A stale, unknown or malformed reference throws an Exception on unserialize(), which cache layers already treat as a miss. References are cache data: they are valid for the code version and PHP version that produced them, like the metadata they are stored with. For a reference that must survive across deploys, name the closure: a first-class callable is keyed by its method name and follows that method across edits.

Security

unserialize() here is a lookup into the fixed set of closures that a class declares about itself, not a way to build any closure from the code base.
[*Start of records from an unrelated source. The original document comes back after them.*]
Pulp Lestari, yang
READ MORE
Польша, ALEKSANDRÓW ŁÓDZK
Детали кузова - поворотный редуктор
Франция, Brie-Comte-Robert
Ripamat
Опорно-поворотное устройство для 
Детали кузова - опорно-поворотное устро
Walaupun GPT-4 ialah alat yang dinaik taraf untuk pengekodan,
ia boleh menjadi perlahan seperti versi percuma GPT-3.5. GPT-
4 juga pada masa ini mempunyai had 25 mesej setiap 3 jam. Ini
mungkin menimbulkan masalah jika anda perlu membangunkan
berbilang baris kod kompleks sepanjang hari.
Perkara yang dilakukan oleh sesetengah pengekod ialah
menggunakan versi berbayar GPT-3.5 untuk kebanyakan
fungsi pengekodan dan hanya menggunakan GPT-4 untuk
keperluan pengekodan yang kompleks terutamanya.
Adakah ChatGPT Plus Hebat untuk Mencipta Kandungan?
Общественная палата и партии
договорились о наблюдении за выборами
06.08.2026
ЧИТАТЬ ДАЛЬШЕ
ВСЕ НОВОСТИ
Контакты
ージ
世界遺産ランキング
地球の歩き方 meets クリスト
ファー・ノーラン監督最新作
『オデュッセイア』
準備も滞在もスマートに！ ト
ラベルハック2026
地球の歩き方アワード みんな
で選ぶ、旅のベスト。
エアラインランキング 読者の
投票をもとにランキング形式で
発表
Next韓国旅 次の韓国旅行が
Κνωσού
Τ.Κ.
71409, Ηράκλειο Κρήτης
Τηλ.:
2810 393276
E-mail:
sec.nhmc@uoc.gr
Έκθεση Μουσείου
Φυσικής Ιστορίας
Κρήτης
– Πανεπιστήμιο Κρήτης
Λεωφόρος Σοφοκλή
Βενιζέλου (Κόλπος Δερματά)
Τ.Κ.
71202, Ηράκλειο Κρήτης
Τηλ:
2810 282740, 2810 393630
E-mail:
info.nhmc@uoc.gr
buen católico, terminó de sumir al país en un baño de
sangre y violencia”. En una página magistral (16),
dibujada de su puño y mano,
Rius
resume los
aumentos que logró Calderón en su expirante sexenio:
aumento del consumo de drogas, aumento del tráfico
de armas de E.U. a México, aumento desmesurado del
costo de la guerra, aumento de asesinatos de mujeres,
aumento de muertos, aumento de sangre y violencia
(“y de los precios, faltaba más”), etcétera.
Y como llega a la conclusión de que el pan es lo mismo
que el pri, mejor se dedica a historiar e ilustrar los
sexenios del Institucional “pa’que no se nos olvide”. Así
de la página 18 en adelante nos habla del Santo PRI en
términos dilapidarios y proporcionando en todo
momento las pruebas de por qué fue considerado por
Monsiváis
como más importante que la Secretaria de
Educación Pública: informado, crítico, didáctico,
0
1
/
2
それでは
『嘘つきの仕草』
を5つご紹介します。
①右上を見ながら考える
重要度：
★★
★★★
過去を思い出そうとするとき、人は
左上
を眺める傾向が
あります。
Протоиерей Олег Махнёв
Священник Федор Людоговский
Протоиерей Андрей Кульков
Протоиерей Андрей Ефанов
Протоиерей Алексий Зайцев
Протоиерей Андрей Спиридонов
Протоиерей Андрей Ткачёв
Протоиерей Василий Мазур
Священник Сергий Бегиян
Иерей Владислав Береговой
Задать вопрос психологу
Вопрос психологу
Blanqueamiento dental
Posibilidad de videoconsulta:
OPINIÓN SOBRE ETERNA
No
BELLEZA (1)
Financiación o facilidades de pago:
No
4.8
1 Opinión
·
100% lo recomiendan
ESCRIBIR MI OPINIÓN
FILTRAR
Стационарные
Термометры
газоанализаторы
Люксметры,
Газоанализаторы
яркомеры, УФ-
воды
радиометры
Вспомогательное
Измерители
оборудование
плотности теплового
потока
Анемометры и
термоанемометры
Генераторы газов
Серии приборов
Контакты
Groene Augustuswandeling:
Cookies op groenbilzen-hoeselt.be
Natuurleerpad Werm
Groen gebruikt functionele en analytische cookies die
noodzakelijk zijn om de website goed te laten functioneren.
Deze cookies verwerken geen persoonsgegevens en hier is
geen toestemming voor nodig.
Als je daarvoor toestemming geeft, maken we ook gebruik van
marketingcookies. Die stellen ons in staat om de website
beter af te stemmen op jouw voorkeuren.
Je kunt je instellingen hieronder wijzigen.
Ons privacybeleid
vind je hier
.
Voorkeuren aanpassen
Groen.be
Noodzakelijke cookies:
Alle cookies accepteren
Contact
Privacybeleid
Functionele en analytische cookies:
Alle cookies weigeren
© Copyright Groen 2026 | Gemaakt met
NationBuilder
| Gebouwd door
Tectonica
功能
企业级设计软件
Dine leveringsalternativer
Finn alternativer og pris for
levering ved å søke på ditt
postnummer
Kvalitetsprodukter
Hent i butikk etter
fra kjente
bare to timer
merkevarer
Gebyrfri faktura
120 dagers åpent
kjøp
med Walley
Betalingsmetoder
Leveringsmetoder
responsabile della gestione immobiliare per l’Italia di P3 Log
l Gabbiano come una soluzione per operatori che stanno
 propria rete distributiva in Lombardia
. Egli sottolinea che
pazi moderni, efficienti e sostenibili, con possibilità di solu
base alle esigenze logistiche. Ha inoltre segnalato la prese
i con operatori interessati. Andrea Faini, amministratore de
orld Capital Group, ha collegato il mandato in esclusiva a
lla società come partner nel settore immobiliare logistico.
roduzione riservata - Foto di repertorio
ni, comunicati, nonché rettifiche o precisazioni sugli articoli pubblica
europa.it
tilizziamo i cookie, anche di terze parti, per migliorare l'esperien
A forged payload can at most swap one declared closure for another: the same kind of risk as an unserialized enum-case name, and much less than what unserialize() already allows when it rebuilds objects and runs their __wakeup(). allowed_classes gates it at both ends: without Closure in the list the payload becomes __PHP_Incomplete_Class, and resolving a reference takes a closure from its declaring class, which must be listed too.

This limit is the reason first-class callables serialize only when declared in a constant expression, never from a bare name. If serialize(strlen(...)) worked anywhere, a payload could name system and become a ready-made way to call any function, against any application that unserializes untrusted data and then calls the result.

Reflection and var_export()

No new reflection API is needed. __serialize() working is the “declared in a constant expression?” test, and its payload already gives the declaring class, which for a cross-class first-class callable is neither the scope nor the called class that any current accessor returns. var_export()-based caches (opcache-compiled PHP files) recreate a closure by embedding the serialize() payload:

return \unserialize('O:7:"Closure":2:{i:0;a:0:{}i:1;a:2:{i:0;s:10:"const-expr";i:1;a:4:{i:0;s:9:"App\\Order";i:1;s:15:"$billingAddress";i:2;i:0;i:3;i:1244831918;}}}');

for anonymous and non-public references, and plain \Foo::bar(...) for public callables, as Symfony's VarExporter already does (symfony#61657). Closure gains __serialize()/__unserialize() as regular methods; var_export() and json_encode() are unchanged.

Design notes

Why this reference. Scoping the reference to one element keeps resolution fast (it walks only that element) and keeps unrelated edits from changing it. It is derived from the compiled class, so userland can reproduce it without the engine, and a PHP 8.5 polyfill creates and resolves the same references, byte for byte, for the closures it can address (tested against the engine, the ext-deepclone extension and a pure-PHP polyfill). The engine computes it when needed instead of storing a table in every compiled class, which would cost memory in opcache; the result is the same either way.
The hash is a staleness check, not a security control. What a payload can name is limited by resolution alone and does not depend on the hash; a producer that cannot compute it simply resolves by position.
One RFC for both forms. Anonymous closures and first-class callables share the payload, the resolution and the security model, and the callable half alone would not fix the anonymous case that motivates the RFC.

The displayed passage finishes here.